Please copy out the lines in the entries that contain "coordinates".
● ● ● ● ●
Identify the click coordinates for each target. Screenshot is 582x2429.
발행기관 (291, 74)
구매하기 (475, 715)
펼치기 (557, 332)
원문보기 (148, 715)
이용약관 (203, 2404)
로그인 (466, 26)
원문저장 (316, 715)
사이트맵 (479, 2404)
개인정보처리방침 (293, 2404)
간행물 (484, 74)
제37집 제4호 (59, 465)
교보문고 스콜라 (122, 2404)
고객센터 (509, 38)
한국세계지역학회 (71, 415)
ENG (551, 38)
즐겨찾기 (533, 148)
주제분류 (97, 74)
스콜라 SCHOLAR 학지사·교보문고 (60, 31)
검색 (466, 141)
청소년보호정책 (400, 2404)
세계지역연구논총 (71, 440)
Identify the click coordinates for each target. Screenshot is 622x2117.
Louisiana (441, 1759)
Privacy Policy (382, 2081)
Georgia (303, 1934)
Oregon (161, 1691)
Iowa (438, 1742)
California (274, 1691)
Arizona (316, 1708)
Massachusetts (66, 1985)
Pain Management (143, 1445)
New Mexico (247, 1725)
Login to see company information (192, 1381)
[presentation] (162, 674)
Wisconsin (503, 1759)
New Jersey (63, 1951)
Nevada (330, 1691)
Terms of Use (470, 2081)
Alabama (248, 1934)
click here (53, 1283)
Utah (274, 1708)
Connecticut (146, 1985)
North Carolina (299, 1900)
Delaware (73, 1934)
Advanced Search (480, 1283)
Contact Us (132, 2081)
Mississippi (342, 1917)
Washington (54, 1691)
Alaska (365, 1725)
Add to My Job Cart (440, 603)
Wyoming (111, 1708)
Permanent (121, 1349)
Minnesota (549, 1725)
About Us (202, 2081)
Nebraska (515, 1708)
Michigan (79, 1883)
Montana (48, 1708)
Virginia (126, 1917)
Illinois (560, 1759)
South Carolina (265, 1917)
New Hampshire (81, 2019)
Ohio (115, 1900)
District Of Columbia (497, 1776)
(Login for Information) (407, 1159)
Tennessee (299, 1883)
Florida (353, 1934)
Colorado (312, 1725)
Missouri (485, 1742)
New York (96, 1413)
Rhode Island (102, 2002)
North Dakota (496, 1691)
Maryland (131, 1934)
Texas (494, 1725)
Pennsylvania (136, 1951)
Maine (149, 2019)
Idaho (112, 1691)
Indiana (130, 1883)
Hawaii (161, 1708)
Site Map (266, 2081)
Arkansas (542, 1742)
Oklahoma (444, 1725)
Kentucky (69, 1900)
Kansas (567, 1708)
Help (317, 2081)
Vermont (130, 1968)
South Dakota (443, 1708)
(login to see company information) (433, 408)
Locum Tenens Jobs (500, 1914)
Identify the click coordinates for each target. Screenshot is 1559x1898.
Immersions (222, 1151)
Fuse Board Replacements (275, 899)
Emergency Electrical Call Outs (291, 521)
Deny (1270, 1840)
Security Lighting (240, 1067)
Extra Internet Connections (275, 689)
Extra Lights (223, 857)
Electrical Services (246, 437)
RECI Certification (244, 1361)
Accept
● ● ● ● ●
## EXERCISE ANSWER
Identify the click coordinates for each target. Screenshot is 582x2429.
Identify the click coordinates for each target. Screenshot is 622x2117.
Identify the click coordinates for each target. Screenshot is 1559x1898.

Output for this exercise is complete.